Dasselbe Thema wurde von der Manufaktur in Beauvais bereits nach einem Motiv von François Boucher (1703 - 1770) für die Folge der "Italienischen Feste" produziert. Es geht zurück auf das in der Komposition sehr verwandte Gemälde von Boucher, das sich heute in den Sammlungen Châteaux de Versailles et Trianon befindet.
Jean Baptiste Leprince wählte eine andere Charakterisierung für die Figuren: Sie tragen keine ländliche französische Kleidung wie bei Boucher, sondern osteuropäisch wirkende Trachten, die auch Theaterkostüme sein könnten. Der Hintergrund wurde zusätzlich um eine große, über Baumstämme geworfene Zeltplane ergänzt und einen großen hölzernen Kinderwagen, der davor steht. Am rechten unteren Bildrand liegt das schlafende Kleinkind, gebettet zwischen Gemüse, Hühnern und Schafen.

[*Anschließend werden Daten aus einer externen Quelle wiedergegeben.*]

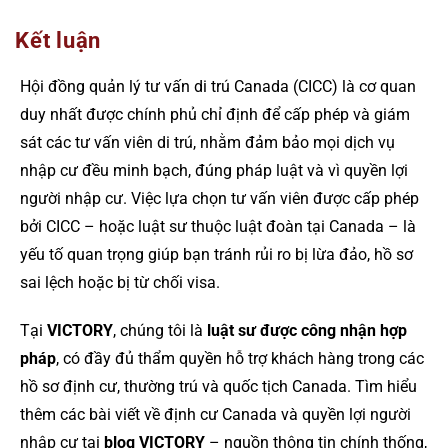
Kết luận
Hội đồng quản lý tư vấn di trú Canada (CICC) là cơ quan
duy nhất được chính phủ chỉ định để cấp phép và giám
sát các tư vấn viên di trú, nhằm đảm bảo mọi dịch vụ
nhập cư đều minh bạch, đúng pháp luật và vì quyền lợi
người nhập cư. Việc lựa chọn tư vấn viên được cấp phép
bởi CICC – hoặc luật sư thuộc luật đoàn tại Canada – là
yếu tố quan trọng giúp bạn tránh rủi ro bị lừa đảo, hồ sơ
sai lệch hoặc bị từ chối visa.
Tại
VICTORY
, chúng tôi là
luật sư được công nhận hợp
pháp
, có đầy đủ thẩm quyền hỗ trợ khách hàng trong các
hồ sơ định cư, thường trú và quốc tịch Canada. Tìm hiểu
thêm các bài viết về định cư Canada và quyền lợi người
nhập cư tại
blog VICTORY
– nguồn thông tin chính thống,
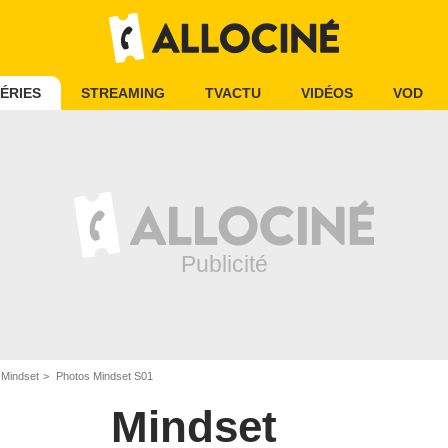
ÉRIES
STREAMING
TVACTU
VIDÉOS
VOD
 Mindset
Photos Mindset S01
Mindset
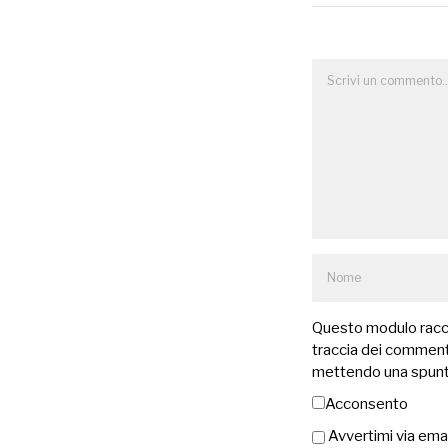
Questo modulo raccog
traccia dei commenti
mettendo una spunt
Acconsento
Avvertimi via ema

Jean Baptiste Le Prince, 1731 in Metz geboren, entstammte einer Familie von Vergoldern und Bildhauern und war Schüler von Boucher und Vien. Er bereiste Italien, Finnland und Litauen, Russland, wo er sich in Moskau und Sibirien aufhielt. Von 1758 bis 1763 führte er Dekorationen für den Winterpalast in Sankt Petersburg aus. Die Reise nach Russland inspirierte sein zukünftiges Werk. Er brachte zahlreiche Zeichnungen mit, die er immer wieder verwertete und denen er seinen späteren Ruhm verdankte.

Provenienz

Verst. Kohn Paris am 26. März 2010, Lot 57.
Deutscher Privatbesitz.

Literaturhinweise

Ein weiteres größeres Exemplar dieses Wandteppichs in der Sammlung Musée Jacquemart-André Paris und ein kleineres im Mobilier National, Inv.Nr. GMTT-224-001.